El desgaste, en realidad, es no cuidar el amor.

Por lo general, la gente no se separa por grandes cosas que se hacen, sino por pequeñas cosas que se dejan de hacer. En todos los amores pasa igual.

Falta de delicadeza. No saber convivir, ni sacrificarse en la convivencia. No saber amar, no saber para qué se ha casado uno. Querer, en el fondo, vivir como soltero...

La comunicación se convierte con frecuencia en faltas de educación continuadas: voces, reproches, malos gestos, no dar explicaciones, no tener en cuenta al otro, exigir con dureza, humillar, incapacidad para pedir perdón, querer llevar razón siempre, orgullo y soberbia que salen a relucir a la menor ocasión.

A todo esto se le llama «desgaste» cuando, en el fondo, es no querer amar.
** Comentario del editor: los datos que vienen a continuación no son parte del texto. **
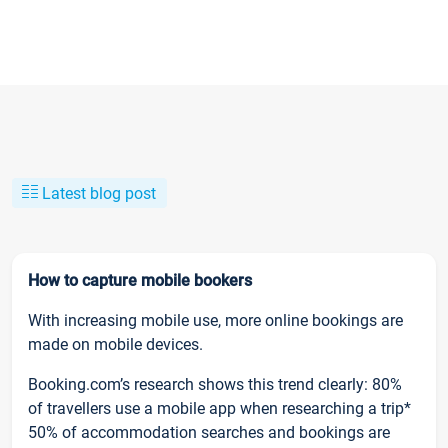
Latest blog post
How to capture mobile bookers
With increasing mobile use, more online bookings are
made on mobile devices.
Booking.com’s research shows this trend clearly: 80%
of travellers use a mobile app when researching a trip*
50% of accommodation searches and bookings are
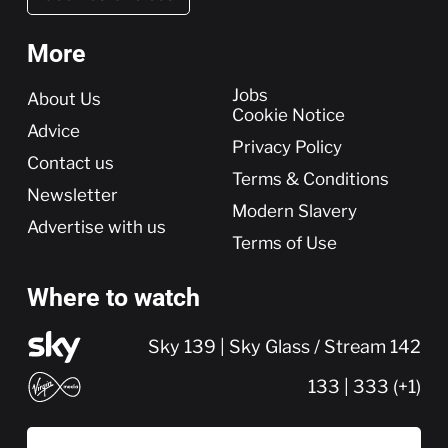
More
More
Jobs
About Us
Cookie Notice
Advice
Privacy Policy
Contact us
Terms & Conditions
Newsletter
Modern Slavery
Advertise with us
Terms of Use
Where to watch
Sky 139 | Sky Glass / Stream 142
133 | 333 (+1)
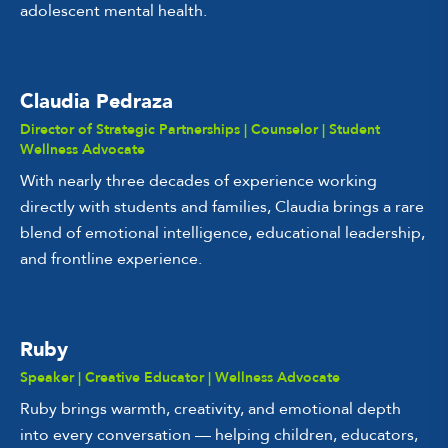
adolescent mental health.
Claudia Pedraza
Director of Strategic Partnerships | Counselor | Student
Wellness Advocate
With nearly three decades of experience working
directly with students and families, Claudia brings a rare
blend of emotional intelligence, educational leadership,
and frontline experience.
Ruby
Speaker | Creative Educator | Wellness Advocate
Ruby brings warmth, creativity, and emotional depth
into every conversation — helping children, educators,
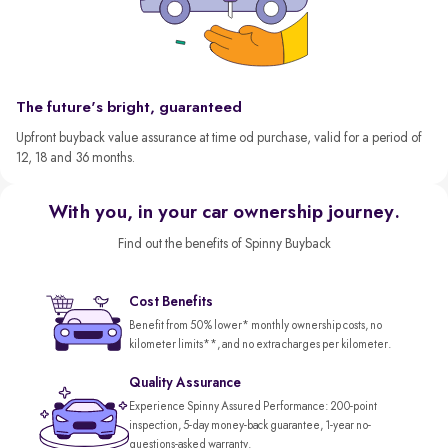
The future's bright, guaranteed
Upfront buyback value assurance at time od purchase, valid for a period of
12, 18 and 36 months.
With you, in your car ownership journey.
Find out the benefits of Spinny Buyback
Cost Benefits
Benefit from 50% lower* monthly ownership costs, no
kilometer limits**, and no extra charges per kilometer.
Quality Assurance
Experience Spinny Assured Performance: 200-point
inspection, 5-day money-back guarantee, 1-year no-
questions-asked warranty.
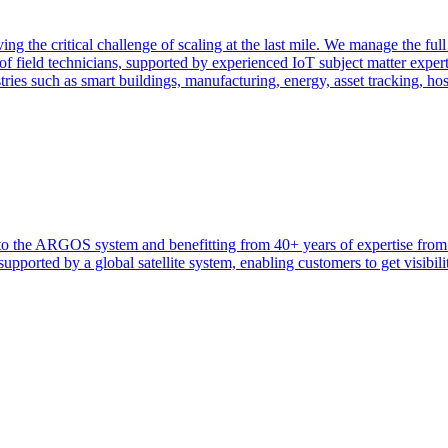
ng the critical challenge of scaling at the last mile. We manage the full
f field technicians, supported by experienced IoT subject matter exper
tries such as smart buildings, manufacturing, energy, asset tracking, ho
heir to the ARGOS system and benefitting from 40+ years of expertise 
ported by a global satellite system, enabling customers to get visibilit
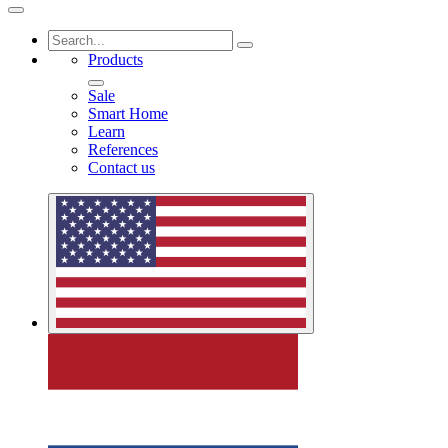
Products
Sale
Smart Home
Learn
References
Contact us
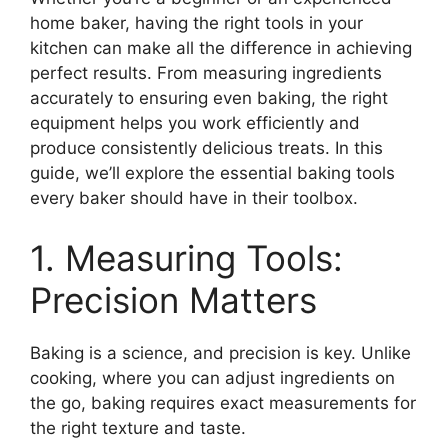
home baker, having the right tools in your
kitchen can make all the difference in achieving
perfect results. From measuring ingredients
accurately to ensuring even baking, the right
equipment helps you work efficiently and
produce consistently delicious treats. In this
guide, we’ll explore the essential baking tools
every baker should have in their toolbox.
1. Measuring Tools:
Precision Matters
Baking is a science, and precision is key. Unlike
cooking, where you can adjust ingredients on
the go, baking requires exact measurements for
the right texture and taste.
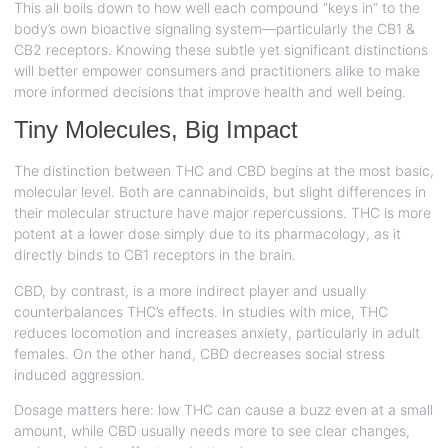
This all boils down to how well each compound “keys in” to the
body’s own bioactive signaling system—particularly the CB1 &
CB2 receptors. Knowing these subtle yet significant distinctions
will better empower consumers and practitioners alike to make
more informed decisions that improve health and well being.
Tiny Molecules, Big Impact
The distinction between THC and CBD begins at the most basic,
molecular level. Both are cannabinoids, but slight differences in
their molecular structure have major repercussions. THC is more
potent at a lower dose simply due to its pharmacology, as it
directly binds to CB1 receptors in the brain.
CBD, by contrast, is a more indirect player and usually
counterbalances THC’s effects. In studies with mice, THC
reduces locomotion and increases anxiety, particularly in adult
females. On the other hand, CBD decreases social stress
induced aggression.
Dosage matters here: low THC can cause a buzz even at a small
amount, while CBD usually needs more to see clear changes,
Se van paliando los sentimientos positivos y se revela uno de la forma anteriormente dicha o de manera parecida.

Eso da paso a la queja continuada, a dar al otro la sensación de que no es lo que yo esperaba, o pensar que me equivoqué al casarme con mi cónyuge.

Por lo general, la gente no se separa por grandes cosas que se hacen, sino por pequeñas cosas que se dejan de hacer

El noviazgo es discernimiento para ver si es lo que me conviene, si con esa persona puedo compartir mi vida. Después, vendría, una vez casados, la entrega.
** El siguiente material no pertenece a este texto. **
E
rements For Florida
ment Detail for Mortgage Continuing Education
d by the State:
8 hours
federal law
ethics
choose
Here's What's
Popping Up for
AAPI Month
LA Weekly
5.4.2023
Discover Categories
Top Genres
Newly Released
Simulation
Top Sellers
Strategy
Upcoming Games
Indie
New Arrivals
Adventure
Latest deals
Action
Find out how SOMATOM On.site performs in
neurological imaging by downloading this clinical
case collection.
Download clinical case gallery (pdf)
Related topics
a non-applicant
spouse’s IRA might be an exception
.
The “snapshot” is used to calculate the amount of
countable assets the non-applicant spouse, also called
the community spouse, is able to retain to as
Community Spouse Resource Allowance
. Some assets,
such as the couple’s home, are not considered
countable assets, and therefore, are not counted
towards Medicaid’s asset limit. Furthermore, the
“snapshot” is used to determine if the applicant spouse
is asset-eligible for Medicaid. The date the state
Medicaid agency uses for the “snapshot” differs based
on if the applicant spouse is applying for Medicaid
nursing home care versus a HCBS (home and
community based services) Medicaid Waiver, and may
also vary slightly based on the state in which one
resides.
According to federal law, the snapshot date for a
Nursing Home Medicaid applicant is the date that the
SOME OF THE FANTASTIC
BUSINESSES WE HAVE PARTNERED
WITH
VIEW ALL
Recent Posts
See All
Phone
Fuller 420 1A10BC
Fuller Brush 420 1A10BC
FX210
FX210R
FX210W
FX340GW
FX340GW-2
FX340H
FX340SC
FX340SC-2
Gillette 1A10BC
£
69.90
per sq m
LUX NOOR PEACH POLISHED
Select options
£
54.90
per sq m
El desgaste llega mucho más pronto cuando lo hacemos al revés. Al principio del noviazgo, cuando hay sentimientos fuertes, hay entrega, y cuando los sentimientos decaen, me pondo discernir si es la persona de mi vida. Estamos a merced de los sentimientos solamente y estos pueden matar nuestra relación.

El amor no sale solo; con cierta frecuencia exige sacrificio, que no aceptamos. Prefiere uno muchas veces vivir en un ambiente rudo y desagradable, antes que «humillarse».

La comunicación no es fácil y lleva consigo algunas veces silencio ante las acusaciones que no son importantes o incluso claramente injustas. Autocontrol para no decir lo que uno no quiere.

Exige, incluso, dar la razón al otro en cosas que no tienen importancia, porque «prefiero tener paz a tener razón», como me decía un amigo.

Tener razón se pone delante como una cosa vital. Luego al cabo del tiempo nos damos cuenta que no era una cosa que mereciera la pena. Pero el daño ya está hecho.

Pedir perdón y perdonar es una cosa de dioses, pero uno prefiere tener razón y callar. No «mostrar debilidad» pidiendo perdón... cuando en realidad el que pide perdón no muestra debilidad, sino una personalidad madura.

¿En qué pienso cuando no pienso en nada? Ahí están nuestros intereses. ¿Cuántas veces aparece en nuestro pensamiento cómo mejorar la relación en esos momentos? Acordarse de fechas importantes. Preocuparse por el estado de ánimo y el cansancio del otro. Hacerle las preguntas que el otro espera y necesita que se le hagan...

No busquen culpables. Busquen soluciones. El desgaste también es no saber discutir. Y olvidar que está uno discutiendo con alguien con quien se tiene que reconciliar

No busquen ustedes culpables. Busquen soluciones.

El desgaste también es no saber discutir. Y olvidar que está uno discutiendo con alguien con quien se tiene que reconciliar. Por tanto, deberíamos discutir con el freno de mano echado, porque lo que se dice se clava en el corazón. Y esa herida no se cura con un razonamiento, sino con sentimientos positivos.

Muchas veces, la falta de control al hablar puede romper la relación.

Y lo que ve uno «clarísimo», casi nunca hay que decirlo, ni hacerlo. Muchas de las grandes barbaridades se hacen porque uno «ve clarísimo» una cosa que hiere o rompe, y luego se da cuenta que las cosas eran de otra manera.

El que primero pide perdón es el que gana.

El desgaste en el matrimonio se quita queriendo volver a amar al cónyuge, y después, empezando uno a amar sin esperar al otro, y aunque ello suponga una humillación. Cuántos matrimonios veo que se rompen porque queremos que el primer paso lo dé el otro... y al final no lo da nadie.

Cuando hay preocupación por el otro, uno ya lo está amando y, antes o después, será correspondido.

El famoso desgaste es no haberse preocupado por amar en las pequeñas cosas del día a día. Así que ahí, en las pequeñas cosas, es donde tiene también su remedio.